- [Problem] Search the material for lines containing the word "können", and copy each one.

*****

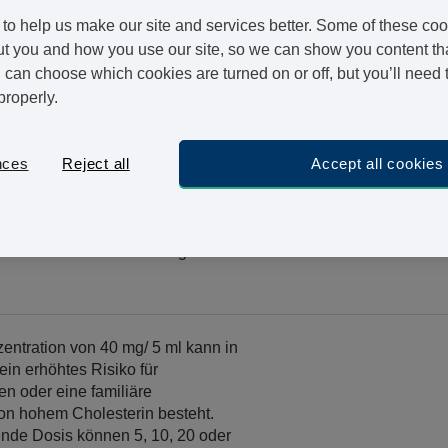
Hause geliefert zu bekommen.
to help us make our site and services better. Some of these coo
t you and how you use our site, so we can show you content that
Bei diesem Medikament handelt es sich um ein Generi
can choose which cookies are turned on or off, but you’ll need 
von der Verpackung auf dem Bild abweichen.
properly.
nces
Reject all
Accept all cookies
t enthält 20 mg/ 5 ml Simvastatin
he Tagesdosis zur Behandlung
lesterinspiegels können 10, 20
 zwei oder drei Anwendungen
entration von 40 mg/ 5 ml kann in
ein erhöhtes Risiko für
n oder eine familiäre
on hohem Cholesterin besteht.
de Dosis können 5, 10, 20 oder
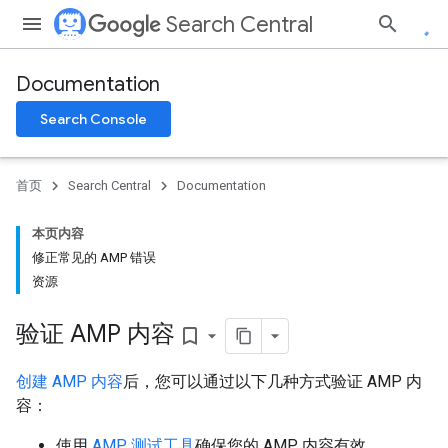
Search Central
Documentation
Search Console
首页
Search Central
Documentation
本页内容
修正常见的 AMP 错误
资源
验证 AMP 内容
bookmark_border
创建 AMP 内容
后，您可以通过以下几种方式验证 AMP 内
容：
使用
AMP 测试工具
确保您的 AMP 内容有效。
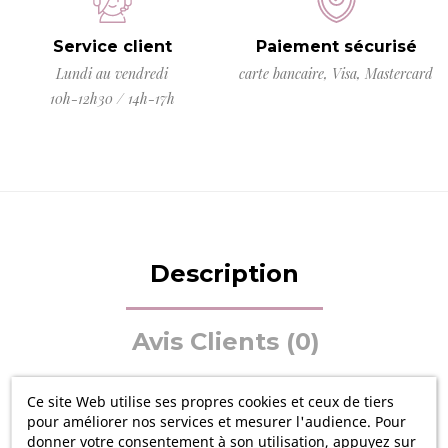
Service client
Paiement sécurisé
Lundi au vendredi
carte bancaire, Visa, Mastercard
10h-12h30 / 14h-17h
Description
Avis Clients (0)
Ce site Web utilise ses propres cookies et ceux de tiers
pour améliorer nos services et mesurer l'audience. Pour
Glissez-le dans votre sac ou exposez-le fièrement sur
donner votre consentement à son utilisation, appuyez sur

*****

- [Your response]
lesterinspiegels können 10, 20
de Dosis können 5, 10, 20 oder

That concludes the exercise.